Political Socialization

Agents of Socialization

Agents of socialization, sometimes referred to as institutions, work together to influence and shape people’s political and economic norms and values. Such institutions include, but are not limited to: families, media, peers, schools, religions, work and legal systems.

  1. Family: Families perpetuate values that support political authorities and can heavily contribute to children’s initial political ideological views, or party affiliations. Families have an effect on “political knowledge, identification, efficacy, and participation”, depending on variables such as “family demographics, life cycle, parenting style, parental level of political cynicism and frequency of political discussions.”

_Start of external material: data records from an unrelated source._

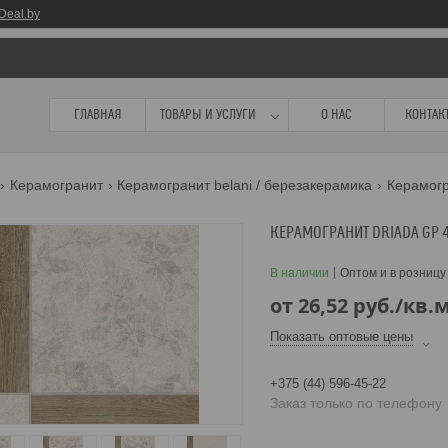
Deal.by
ГЛАВНАЯ
ТОВАРЫ И УСЛУГИ
О НАС
КОНТАК
Керамогранит
Керамогранит belani / березакерамика
КЕРАМОГРАНИТ DRIADA GP 
В наличии
Оптом и в розницу
от
26,52
руб.
/кв.
Показать оптовые цены
+375 (44) 596-45-22
Заказ только по телефону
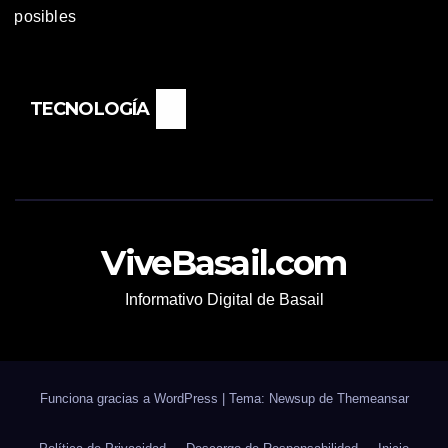
TECNOLOGÍA
ViveBasail.com
Informativo Digital de Basail
Funciona gracias a WordPress
|
Tema: Newsup de
Themeansar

  2. Schools: Spending numerous years in school, children in the United States are taught and reinforced a view of the world that “privileges capitalism and ownership, competitive individualism, and democracy.” Through primary, secondary and high schools, students are taught key principles such as individual rights and property, personal responsibility and duty to their nation.
  3. Media: Mass media is not only a source of political information; it is an influence on political values and beliefs. Various media outlets, through news coverage and late-night programs, provide different partisan policy stances that are associated with political participation.
  4. Religion: Religions beliefs and practices play a role in political opinion formation and political participation. The theological and moral perspectives offered by religious institutions shape judgement regarding public policy, and ultimately, translates to direct “political decision making on governmental matters such as the redistribution of wealth, equality, tolerance for deviance and the limits on individual freedom, the severity of criminal punishment, policies relating to family structure, gender roles, and the value of human life.”
  5. Political parties: Scholars such as Campbell (1960) note that political parties have very little direct influence on a child due to a contrast of social factors such as age, context, power, etc.
  6. The state: The state is a key source of information for media outlets, and has the ability to “inform, misinform, or disinform the press and thus the public”, a strategy which may be referred to as propaganda, in order to serve a political or economic agenda.